A short-term rebalancing of assets could help mitigate some of the damage to Japan's hotel sector, according to Savills.
New research from Savills suggests all is not lost for Japan's hospitality sector despite the pandemic's impact on what would have been a significant year for tourism in the country.
The scheduled Tokyo Olympics and rapid growth of tourism since 2013 meant the national government had originally aimed for 40 million overseas visitors for the year.
These expectations were hit hard by COVID-19, with just four million visitors entering the country in the first half of the year – a 76.3 per cent decline over the first half of 2019.
As would be expected, the vast majority of these visitors entered the country in January and February, prior to any significant border closures, with only 2,600 recorded entries in June.
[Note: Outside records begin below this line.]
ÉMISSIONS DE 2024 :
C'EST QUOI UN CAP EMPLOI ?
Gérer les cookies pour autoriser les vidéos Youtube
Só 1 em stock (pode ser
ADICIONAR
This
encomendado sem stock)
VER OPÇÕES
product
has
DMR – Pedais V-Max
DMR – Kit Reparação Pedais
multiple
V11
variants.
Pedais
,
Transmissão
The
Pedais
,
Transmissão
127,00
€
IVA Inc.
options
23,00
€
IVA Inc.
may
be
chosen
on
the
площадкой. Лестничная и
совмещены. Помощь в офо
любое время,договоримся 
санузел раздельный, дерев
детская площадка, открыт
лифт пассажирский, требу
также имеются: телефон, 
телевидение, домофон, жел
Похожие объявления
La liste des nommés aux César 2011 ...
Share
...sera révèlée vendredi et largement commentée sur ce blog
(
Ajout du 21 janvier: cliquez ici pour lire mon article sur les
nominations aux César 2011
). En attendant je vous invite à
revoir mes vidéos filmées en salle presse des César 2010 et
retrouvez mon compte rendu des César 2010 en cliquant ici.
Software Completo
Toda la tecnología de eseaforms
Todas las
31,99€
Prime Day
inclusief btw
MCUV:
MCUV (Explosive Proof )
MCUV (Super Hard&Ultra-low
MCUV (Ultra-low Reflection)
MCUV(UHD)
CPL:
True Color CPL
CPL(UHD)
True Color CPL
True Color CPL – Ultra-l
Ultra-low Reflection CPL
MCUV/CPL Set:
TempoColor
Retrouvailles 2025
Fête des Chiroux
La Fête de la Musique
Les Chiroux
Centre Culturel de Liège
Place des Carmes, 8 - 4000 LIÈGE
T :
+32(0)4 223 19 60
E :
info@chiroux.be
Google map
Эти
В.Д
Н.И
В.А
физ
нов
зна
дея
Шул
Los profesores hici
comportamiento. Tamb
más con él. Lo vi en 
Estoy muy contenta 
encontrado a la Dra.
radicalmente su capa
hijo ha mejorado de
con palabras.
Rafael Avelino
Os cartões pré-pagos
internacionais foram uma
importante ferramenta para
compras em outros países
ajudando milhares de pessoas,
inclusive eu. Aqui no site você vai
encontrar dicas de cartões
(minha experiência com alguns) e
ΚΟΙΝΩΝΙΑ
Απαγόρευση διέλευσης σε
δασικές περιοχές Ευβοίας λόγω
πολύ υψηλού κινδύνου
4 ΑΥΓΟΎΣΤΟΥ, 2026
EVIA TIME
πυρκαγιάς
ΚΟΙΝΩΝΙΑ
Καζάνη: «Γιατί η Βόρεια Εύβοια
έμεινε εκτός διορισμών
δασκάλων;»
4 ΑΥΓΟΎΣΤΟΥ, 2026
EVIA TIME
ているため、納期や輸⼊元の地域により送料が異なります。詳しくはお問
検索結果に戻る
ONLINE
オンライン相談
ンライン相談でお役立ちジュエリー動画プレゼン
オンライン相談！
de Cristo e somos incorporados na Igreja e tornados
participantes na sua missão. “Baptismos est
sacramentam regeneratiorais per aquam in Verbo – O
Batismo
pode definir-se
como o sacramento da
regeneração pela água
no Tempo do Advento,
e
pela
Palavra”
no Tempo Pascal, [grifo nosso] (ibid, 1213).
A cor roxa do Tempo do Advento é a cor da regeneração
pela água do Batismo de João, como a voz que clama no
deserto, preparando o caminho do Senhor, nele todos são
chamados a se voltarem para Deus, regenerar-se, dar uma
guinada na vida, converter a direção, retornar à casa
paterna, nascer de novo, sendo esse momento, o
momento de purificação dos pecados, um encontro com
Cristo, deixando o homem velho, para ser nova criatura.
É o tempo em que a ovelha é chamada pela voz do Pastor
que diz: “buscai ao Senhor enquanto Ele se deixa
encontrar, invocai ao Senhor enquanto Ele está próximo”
But Savills notes there are bright spots for the market, with domestic tourists accounting for 84 per cent of overnight stays in 2019 and spending amongst this group growing at a higher rate than overseas tourists during the year.
In its Spotlight report on the country's hospitality sector, the firm noted there had been some recovery in domestic recovery since the easing of the lockdown in May, which should be further bolstered by the government’s “Go To” travel campaign implemented on 22 July.
"In the end, hoteliers are in for a long slog to get through the crisis and there have already been some casualties within the budget hotel subsector, with weakly-capitalised, newer operators such as WBF and First Cabin filing for bankruptcy," the report reads.
"Larger, more-established players appear to be faring better and some have even doubled down on the current market.
"APA Group, for instance, has indicated that it would aim to more than double their hotel market share.
"We can therefore expect to see further consolidation in the hospitality market, which should present lower-risk opportunities to investors once the market recovers."